What Kindle Java code is this, and where did you obtain it?d

AZed
11-23-2008, 03:40 PM
OK, I got the files from http://ebooksgratuits.com/. The Académie Française dictionary was the one not working properly (it didn't give result for searches from a French book), but the file I've downloaded now works fine.
I pulled down 'dictionnaire_academie_francaise_1932-35_8e_edition.prc', but the EBook::Tools parser is giving very different results. I'm finding language code 12, region code 4 for main language, dictionary in language, and dictionary out language, not language code 12, region code 12. The encoding is UTF-8.

Did I download the wrong file?

(And ugh, I've got a bug in my HUFF/CDIC unpacker. I'm running out of bits again during the decompress, and I don't know why.)

tompe
11-23-2008, 05:24 PM
Lots of tedious reverse-engineering. I built test files with Mobipocket Creator for every single possible language, an analyzed the results. After I'd done this, I discovered that the values were almost an exact match to the Microsoft CultureInfo Class (http://msdn.microsoft.com/en-us/library/system.globalization.cultureinfo(VS.71).aspx), which confirmed my work.


The Cultureinfo web page says that the code for fr-FR is 0x040C which is 1036. Which is what mobi2mobi printed. So why should that be wrong?


What Kindle Java code is this, and where did you obtain it?
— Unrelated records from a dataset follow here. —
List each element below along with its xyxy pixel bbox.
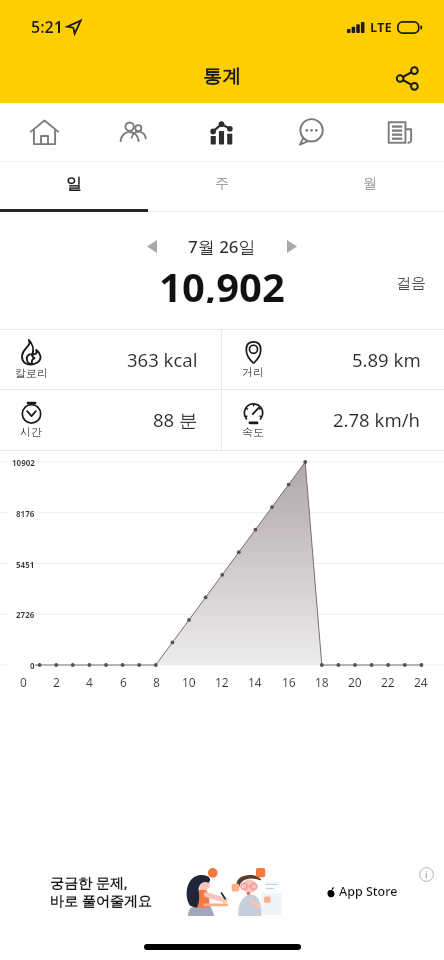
staticText: 5:21 xyxy=(31,16,63,38)
staticText: i xyxy=(425,868,428,880)
button[interactable]: 시간 xyxy=(0,390,221,449)
staticText: 2 xyxy=(53,674,60,690)
staticText: 월 xyxy=(363,175,377,193)
staticText: 0 xyxy=(30,660,35,671)
button[interactable]: Next day xyxy=(276,230,308,262)
staticText: 시간 xyxy=(20,425,42,439)
button[interactable]: 속도 xyxy=(222,390,444,449)
staticText: 16 xyxy=(282,674,296,690)
staticText: 2726 xyxy=(16,609,35,620)
button[interactable]: News xyxy=(355,103,444,161)
staticText: 거리 xyxy=(242,365,264,379)
staticText: 6 xyxy=(120,674,127,690)
button[interactable]: Previous day xyxy=(136,230,168,262)
staticText: 통계 xyxy=(203,65,241,89)
staticText: 0 xyxy=(20,674,27,690)
staticText: 5451 xyxy=(16,559,35,570)
staticText: 8176 xyxy=(16,508,35,519)
button[interactable]: Home xyxy=(0,103,88,161)
button[interactable]: Statistics xyxy=(177,103,266,161)
button[interactable]: Friends xyxy=(88,103,177,161)
staticText: 8 xyxy=(153,674,160,690)
staticText: 속도 xyxy=(242,425,264,439)
button[interactable]: Ad info xyxy=(416,864,436,884)
staticText: 2.78 km/h xyxy=(333,407,421,432)
button[interactable]: 궁금한 문제, xyxy=(0,850,444,938)
staticText: 14 xyxy=(248,674,262,690)
button[interactable]: 월 xyxy=(296,162,444,212)
button[interactable]: Share xyxy=(387,58,427,98)
staticText: 궁금한 문제, xyxy=(50,873,128,892)
staticText: 88 분 xyxy=(153,407,198,432)
staticText: 20 xyxy=(348,674,362,690)
staticText: 10,902 xyxy=(159,259,285,303)
staticText: 363 kcal xyxy=(127,347,198,372)
button[interactable]: 거리 xyxy=(222,330,444,389)
button[interactable]: 칼로리 xyxy=(0,330,221,389)
staticText: 24 xyxy=(414,674,428,690)
staticText: 바로 풀어줄게요 xyxy=(50,891,152,910)
staticText: 12 xyxy=(215,674,229,690)
staticText: App Store xyxy=(339,883,398,900)
staticText: 10 xyxy=(182,674,196,690)
staticText: 칼로리 xyxy=(15,366,48,380)
staticText: 4 xyxy=(86,674,93,690)
staticText: 18 xyxy=(315,674,329,690)
staticText: 5.89 km xyxy=(352,347,421,372)
staticText: 일 xyxy=(66,174,82,194)
staticText: LTE xyxy=(370,18,392,36)
staticText: 10902 xyxy=(12,457,35,468)
staticText: 주 xyxy=(215,175,229,193)
staticText: 22 xyxy=(381,674,395,690)
button[interactable]: 일 xyxy=(0,162,148,212)
button[interactable]: 주 xyxy=(148,162,296,212)
button[interactable]: Chat xyxy=(266,103,355,161)
staticText: 걸음 xyxy=(396,274,426,293)
staticText: 7월 26일 xyxy=(188,235,256,258)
I got it from igorsk so ask him about a link. If that do not work ask me (I can probably find the files but I do not remember now were I put them :-)

AZed
11-23-2008, 06:00 PM
The Cultureinfo web page says that the code for fr-FR is 0x040C which is 1036. Which is what mobi2mobi printed. So why should that be wrong?
Ah, because I had thought the three numbers represented the same three segments I was using (language/region/unknown). My bad. It looks like what mobi2mobi is printing is "unsplit value" / "language code" / "region code >> 2", and once you look at them like that, the numbers make sense again, and the values match what I'm getting. Never mind, then.

AZed
11-23-2008, 06:02 PM
So, now I'm satisfied because it's working, but I don't know why the "wrong" version does not work properly and how it could be fixed.
Jellby, is there any way you could send me the "wrong" version (by uploading it to Rapidshare or some other file hosting service, for instance) so that I could have a peek at it? I'd like to confirm my theory.